Gente menuda
La carrera por el título ha empezado a todo ritmo: al frente de una comitiva de menestrales cargados de redes, balones, mangueras y bidones de agua milagrosa, los entrenadores retocan su dibujo en un desesperado intento de encontrar la simetría. Al fondo, más de cuatrocientos atletas venidos desde todos los rincones se imprimen los abdominales en el gimnasio, y una abigarrada secuencia de caras, cifras y colores ocupa su lugar en el álbum del torneo.

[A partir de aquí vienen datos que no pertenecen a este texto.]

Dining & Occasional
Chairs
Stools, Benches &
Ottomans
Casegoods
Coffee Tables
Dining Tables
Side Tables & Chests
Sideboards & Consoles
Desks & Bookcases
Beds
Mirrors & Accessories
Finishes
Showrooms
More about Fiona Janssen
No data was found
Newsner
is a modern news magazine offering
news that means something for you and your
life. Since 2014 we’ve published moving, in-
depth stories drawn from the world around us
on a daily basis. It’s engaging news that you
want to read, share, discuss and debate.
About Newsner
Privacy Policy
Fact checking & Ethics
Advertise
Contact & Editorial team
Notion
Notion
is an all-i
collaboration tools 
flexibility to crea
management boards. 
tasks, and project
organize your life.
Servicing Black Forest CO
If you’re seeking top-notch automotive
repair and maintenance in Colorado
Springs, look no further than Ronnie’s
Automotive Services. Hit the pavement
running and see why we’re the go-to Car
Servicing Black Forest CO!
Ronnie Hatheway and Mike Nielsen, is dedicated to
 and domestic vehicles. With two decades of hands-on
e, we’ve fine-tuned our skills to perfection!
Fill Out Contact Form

Pero, entre tanta musculatura, un llamativo enjambre de colegas diminutos se filtra por las rendijas del estadio. Son las avispas de la Liga, seres de ojos múltiples, alas transparentes y fibra ligera que dan al juego el doble vértigo del ingenio y la velocidad. Bajo el sol dividido de los focos, Robinho, Aimar, Iniesta, Navas, Tamudo, Messi, Ibagaza, Saviola y otros insectos voladores hacen piruetas, afilan el aguijón y zumban con impaciencia en los panales del área.
Quienes piensan que el mercado del fútbol es sólo un mercado de carne suelen mantenerlos bajo sospecha. Compran sus figuras por quintales; les ponen el collar del mastín, nos prometen un equipo y organizan una jauría. Para muchos de ellos, críticos, entrenadores o directivos, estos atletas deben ser la réplica de un mismo modelo industrial; chicos rudos y obedientes que se limiten a seguir instrucciones: que acepten un comportamiento gregario y antepongan el orden a la sutileza. En realidad nadie discute su derecho a ocupar una plaza en el casillero; son personal de mantenimiento, peones de confianza que en un momento dado no tienen inconveniente en matar por encargo. Según se ve, sus valedores ignoran que en el artificio del fútbol los artífices nunca se llamarán Gravesen ni llevarán un redondo de buey en cada pantorrilla: tendrán un perfil escuálido y serán Johan Cruyff, o un aire de tonelito cósmico y serán Maradona, o una estampa de pajarito chueco y serán Garrincha, o el porte cuellilargo del alienígena que llamaron Kopa. Como aquellos juguetes inolvidables serán gente menuda a la que los dioses no han querido distinguir por el tamaño, sino por el brillo.
Puesto que las habilidades de estos ejemplares únicos pertenecen al dominio de la intuición y no son transmisibles, debemos protegerlos por una mera cuestión de egoísmo: además de garantizar la diversidad biológica en el mundo uniformado del deporte, mañana ocuparán algún lugar vacante en nuestra memoria.
Hay una razón definitiva para que los conservemos en nuestras vitrinas: entre ellos y los otros se abre la misma distancia que entre Ronaldinho y Robinho.
Ronaldinho juega en el suelo. Robinho juega en el aire.